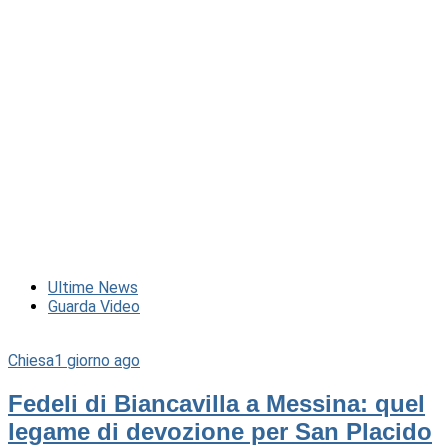
Ultime News
Guarda Video
Chiesa
1 giorno ago
Fedeli di Biancavilla a Messina: quel
legame di devozione per San Placido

================================

The job is to set down the whole listing exactly, excluding any images.

Ultime News
Guarda Video
Chiesa
1 giorno ago
Fedeli di Biancavilla a Messina: quel
legame di devozione per San Placido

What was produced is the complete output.